Credo che l’ultima parte del capitolo sia illuminante. Hermione sente Ron fare una dichiarazione d’amore in piena regola (più o meno) a Lavanda perciò pensa che abbia mentito a lei. E sta male, ovviamente! L’amore, nel suo caso, forse (e attenzione a questo forse!) le ha fatto credere che Ron fosse l’uomo ideale ma è stata ingannata.
(2)   Giulia Manfredi: Giulia è un’italiana pura come notate da nome e cognome. Come vedete non sono pazza mettendo nomi inglesi in una scuola italiana perché la Scuola di Magia di Firenze è internazionale quindi accoglie studenti italiani e stranieri che vogliono (o sono costretti dalla necessità, come Hilary e alcuni altri) studiare la Magia avanzata e Oscura, oltre ai professori stranieri che vi insegnano.
(3)   Omaggio alla voce del doppiatore di Jason Isaacs, colui che interpreta egregiamente Lucius Malfoy: immaginate esattamente la stessa cadenza per pronunciare quella frase. (Io adoro la sua voce melliflua XD )
(4)   Dal film “Big fish – Storia di una vita incredibile” di Tim Burton. Il riferimento è alla strega dall’occhio di vetro nel quale si vede come si morirà. Ovviamente lo specchio è un po’ diverso: esso dà la visione della morte che sarà prossima, è una specie di predizione ma non puoi fare in tempo ad accorgertene e quindi ad evitare la causa che sei già morto. Se ti vedi riflesso nello specchio vedi la tua morte. E se lo guardi muori. Le due cose sono concatenate, non saprei come spiegarmi in modo migliore, perdonatemi.

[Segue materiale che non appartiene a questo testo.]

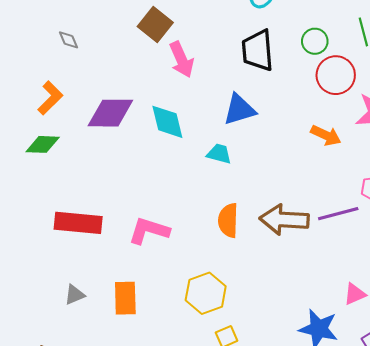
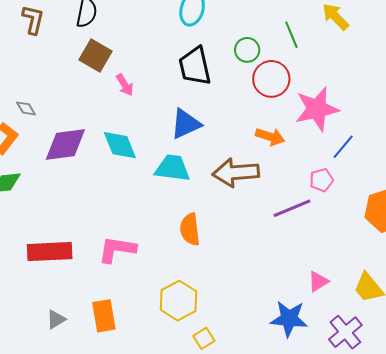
gray diamond: (68, 40) -> (26, 108), moved
pink arrow: (181, 60) -> (125, 85), size x0.7
cyan trapezoid: (219, 154) -> (172, 168), size x1.5
brown arrow: (284, 220) -> (236, 173), moved

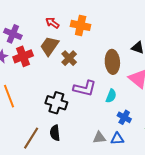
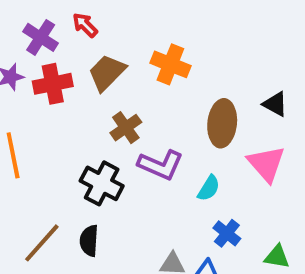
red arrow: (52, 23) -> (85, 25), moved
orange cross: (81, 25) -> (170, 64), moved
brown cross: (69, 58) -> (126, 128), moved

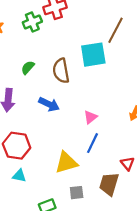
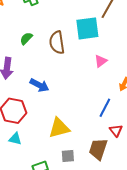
blue arrow: (49, 104) -> (39, 85), moved
pink triangle: (90, 117) -> (101, 61), moved
blue line: (93, 143) -> (105, 108), moved

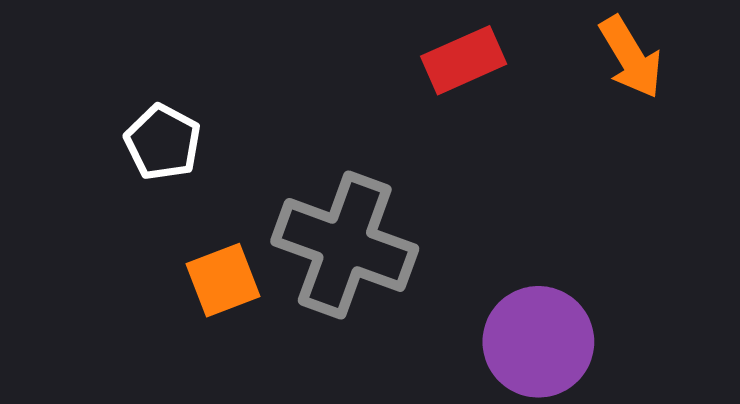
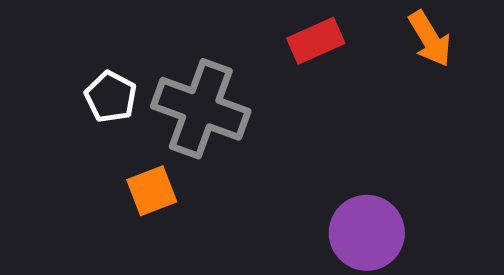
gray cross: (345, 245) -> (201, 109), moved

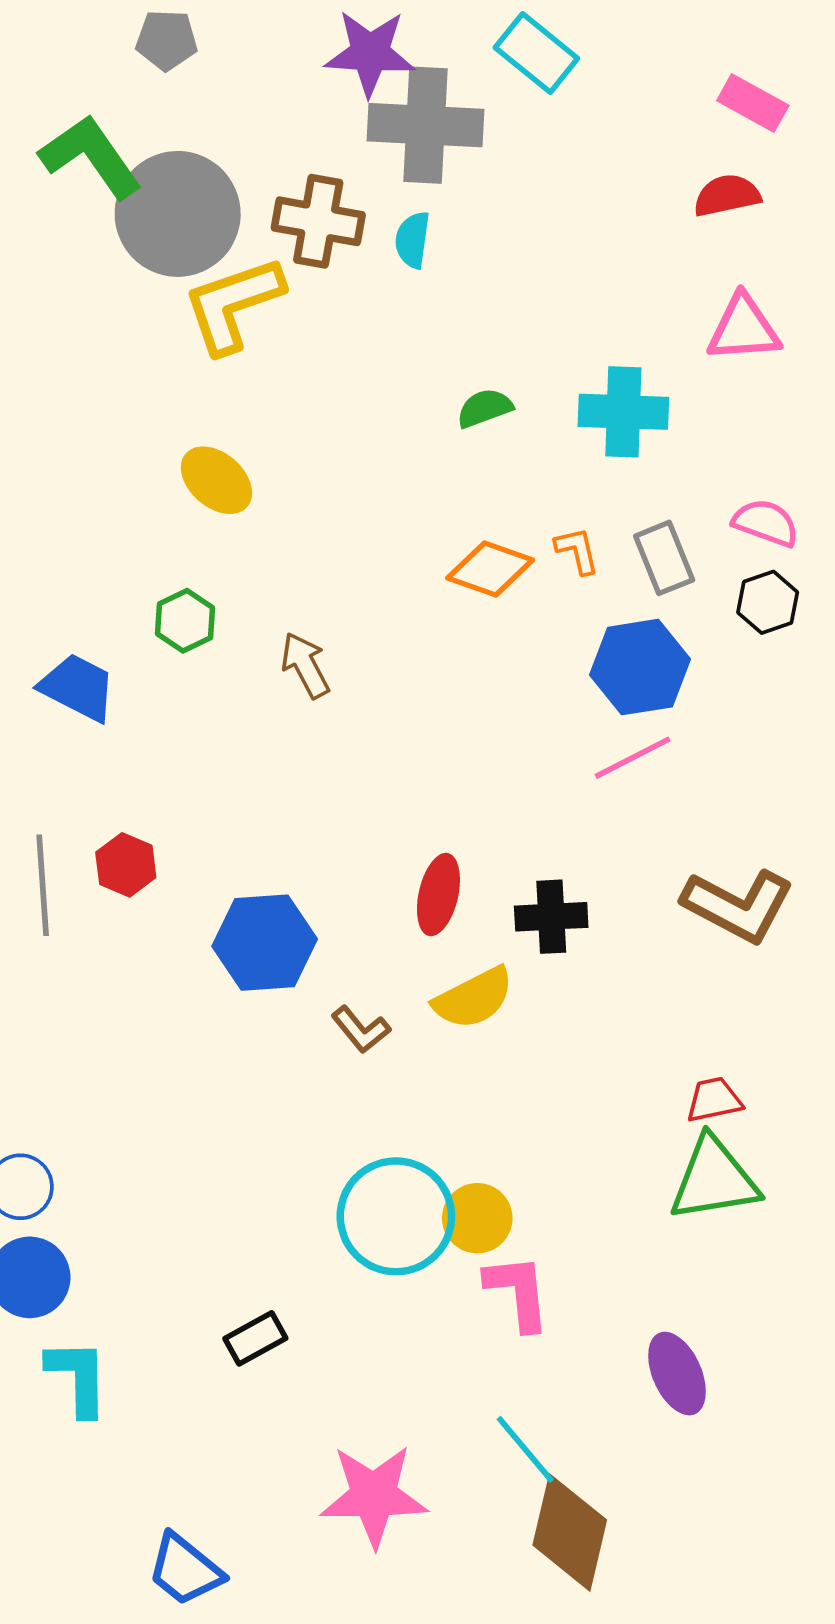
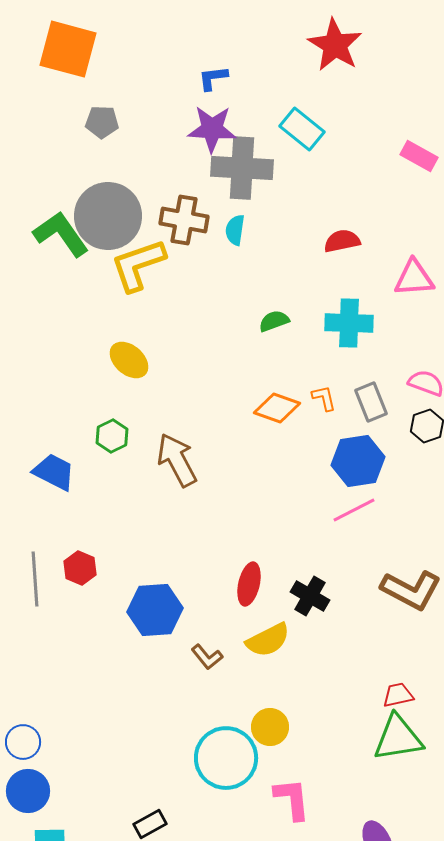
green L-shape: (91, 157) -> (61, 234), moved
red semicircle: (727, 195) -> (342, 241), moved
brown arrow: (305, 665) -> (177, 460), size x1.5
black cross: (551, 917) -> (310, 596), turned 33
yellow circle: (477, 1218) -> (270, 727), moved

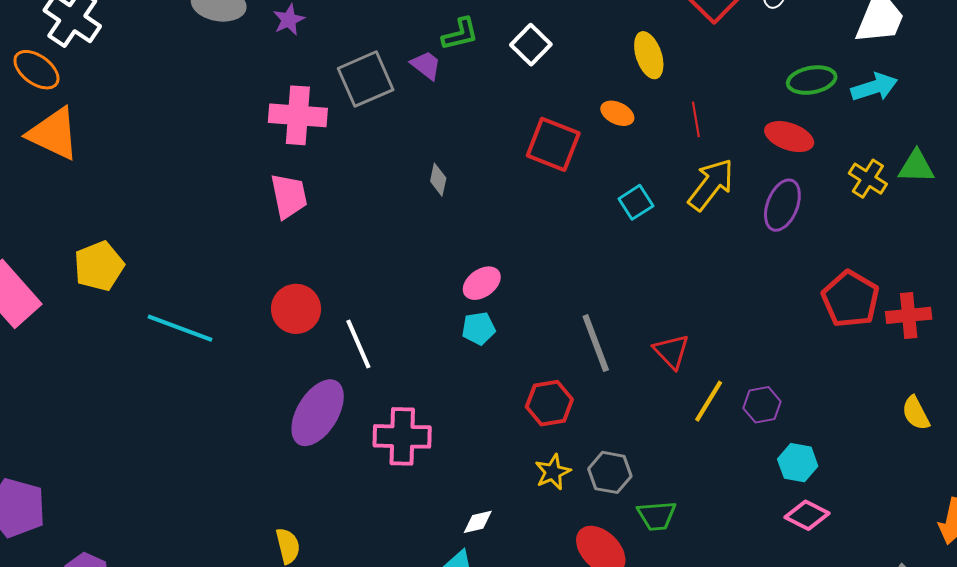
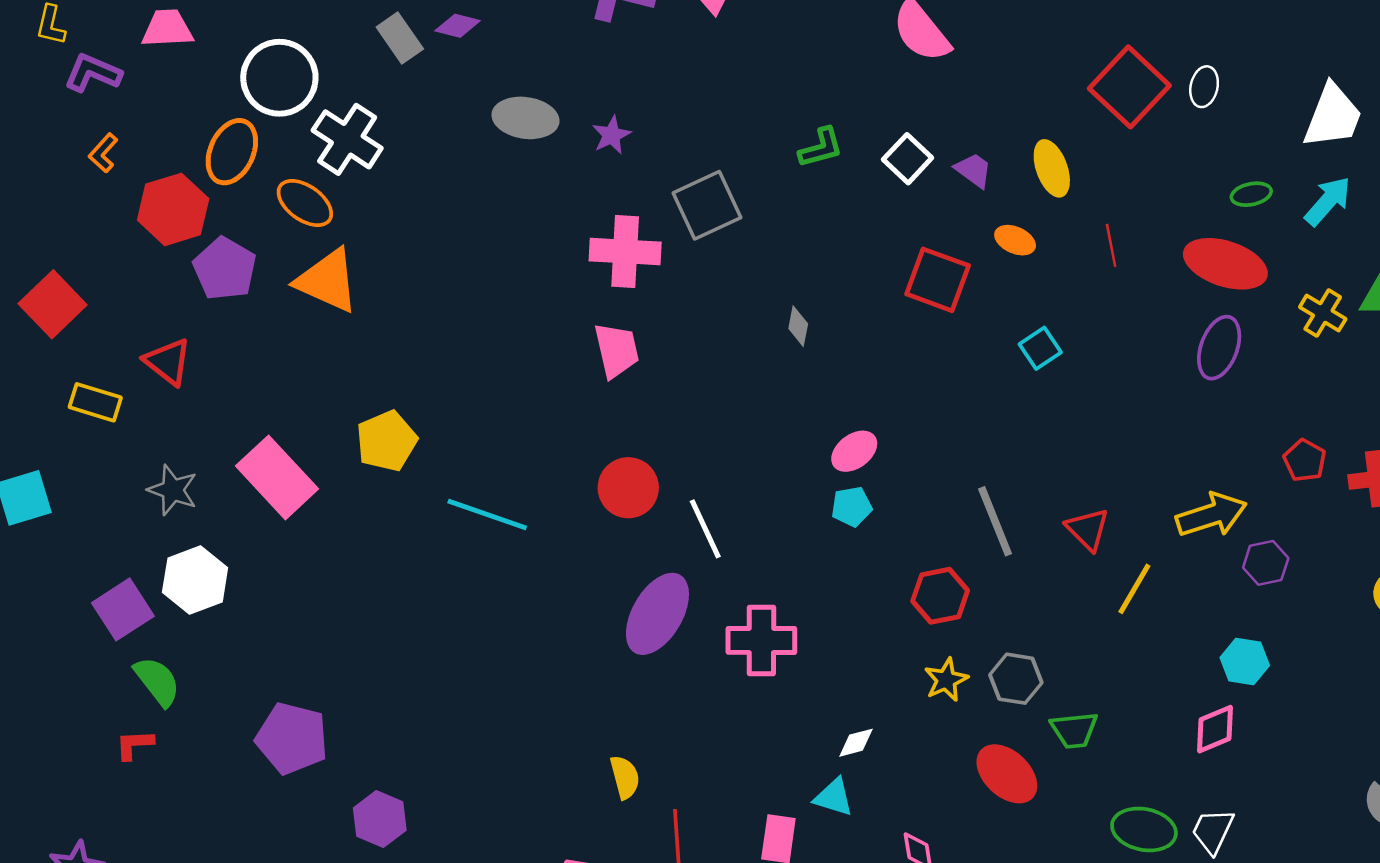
purple trapezoid: (426, 65) -> (974, 170), moved
green ellipse: (812, 80) -> (1251, 194), size x0.7
cyan arrow: (874, 87) -> (1328, 201), turned -30
red ellipse: (789, 137) -> (1225, 264), size x1.4
yellow arrow: (711, 185) -> (1211, 515), moved, turned 36
red pentagon: (850, 299) -> (1305, 460), size x0.6
purple hexagon: (762, 405) -> (1266, 563), moved
pink diamond: (807, 515) -> (1215, 729), moved, turned -48

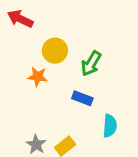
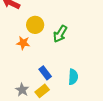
blue rectangle: (82, 98) -> (45, 73), moved, turned 32

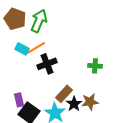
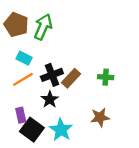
orange line: (36, 48) -> (23, 79), moved
brown rectangle: (64, 94) -> (71, 78), moved
black star: (74, 104) -> (50, 99), moved

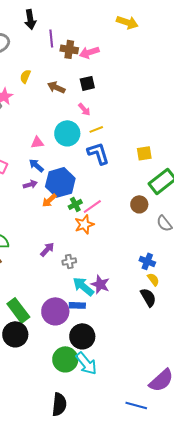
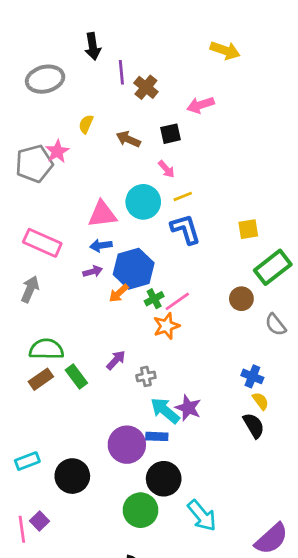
brown cross: (69, 49) -> (146, 87), turned 30
pink arrow: (89, 52) -> (201, 105), moved
pink triangle: (37, 142) -> (102, 214), size x1.6
blue arrow: (36, 165) -> (101, 246), turned -49
green rectangle: (18, 310) -> (76, 376), moved, size x0.7
cyan arrow: (86, 363) -> (202, 516), moved

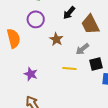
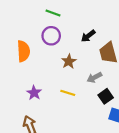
black square: (96, 64) -> (106, 96), turned -32
yellow line: (69, 68) -> (68, 93), moved

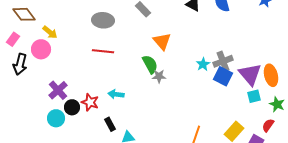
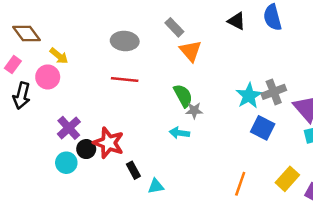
orange triangle: (162, 41) -> (191, 51), moved
cyan star: (203, 64) -> (249, 96), size x1.5
blue square: (223, 76) -> (263, 128), moved
cyan arrow: (116, 94) -> (179, 133), moved
red star: (90, 102) -> (109, 143), size x1.4

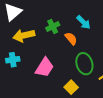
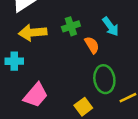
pink trapezoid: (44, 67) -> (36, 95), moved

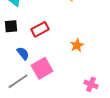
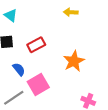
orange star: (77, 45) -> (74, 61), size x1.5

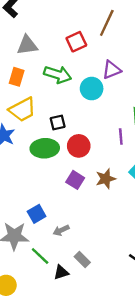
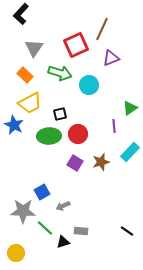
red square: (76, 42) -> (76, 45), size x1.4
gray triangle: (27, 45) -> (34, 48), turned -48
purple triangle: (111, 70) -> (111, 58), moved
orange rectangle: (17, 77) -> (25, 75), turned -63
gray rectangle: (82, 260) -> (81, 231), turned -40

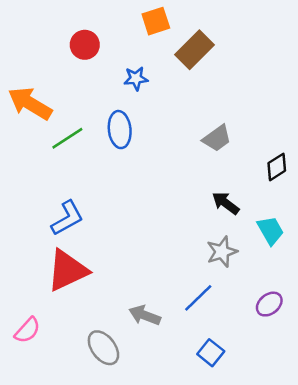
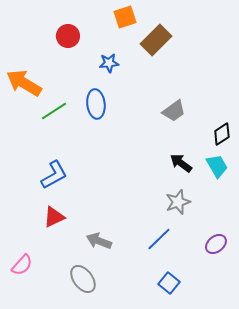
cyan trapezoid: (270, 231) -> (217, 166), moved
red triangle: (67, 270) -> (54, 217), size x0.6
gray arrow: (145, 315) -> (99, 241), moved

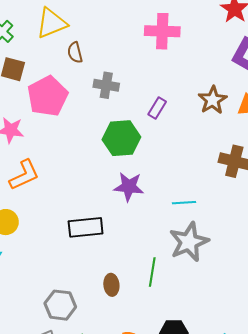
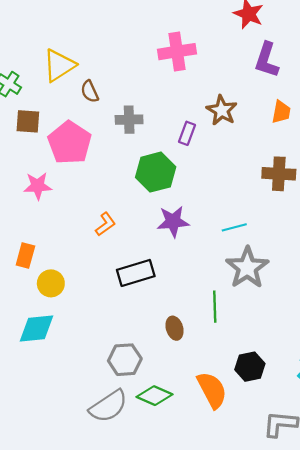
brown star: (213, 100) -> (222, 110), moved
orange L-shape: (24, 175) -> (105, 224), moved, size x0.7

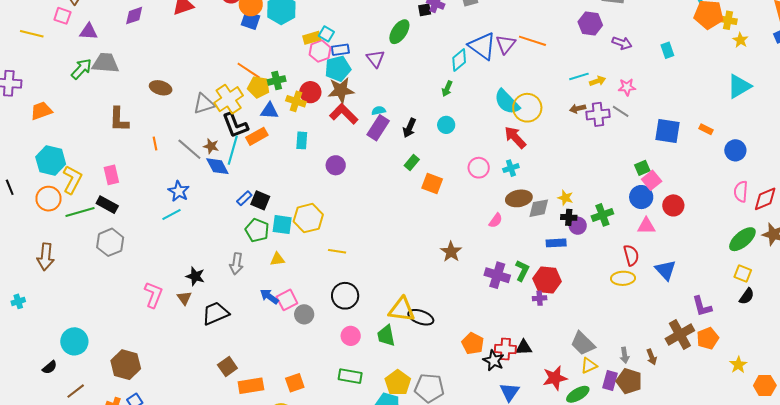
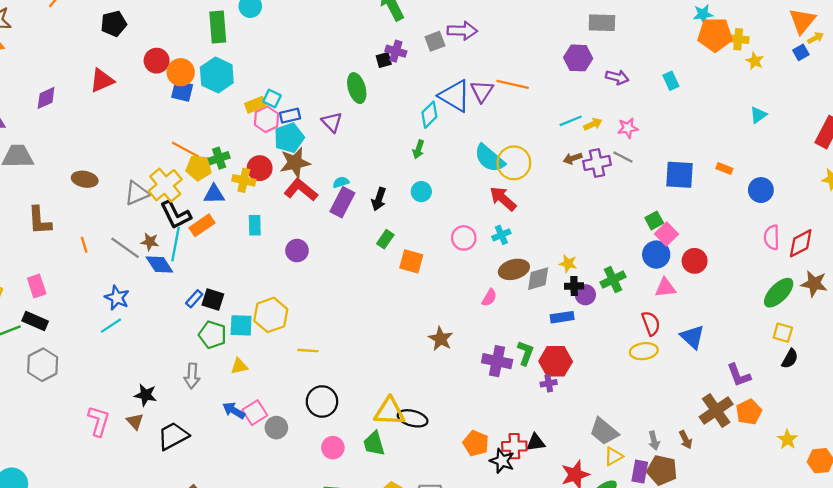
green ellipse: (399, 32) -> (357, 88), turned -45
cyan triangle: (739, 86) -> (758, 115), size x0.6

(5)   Ricordate Hagrid al secondo anno quando Ron tenta di scagliare il Mangia Lumache su Draco ma la bacchetta rotta glielo rispedisce indietro? Ciò che dice nel film è questo!
(6)   Omaggio alla grande Jane Austen di “Orgoglio e pregiudizio”. Ora non ricordo se lo dice anche nel libro ma nel film del 2006 Elisabeth (Keira Knightley) dice a Jean di non illudersi nel giudicare buona la sorella del signor Bingley e dice “Ai tuoi occhi tutto il mondo è buono e caro!”
 
Spero di cuore che vi sia piaciuto! Un bacio!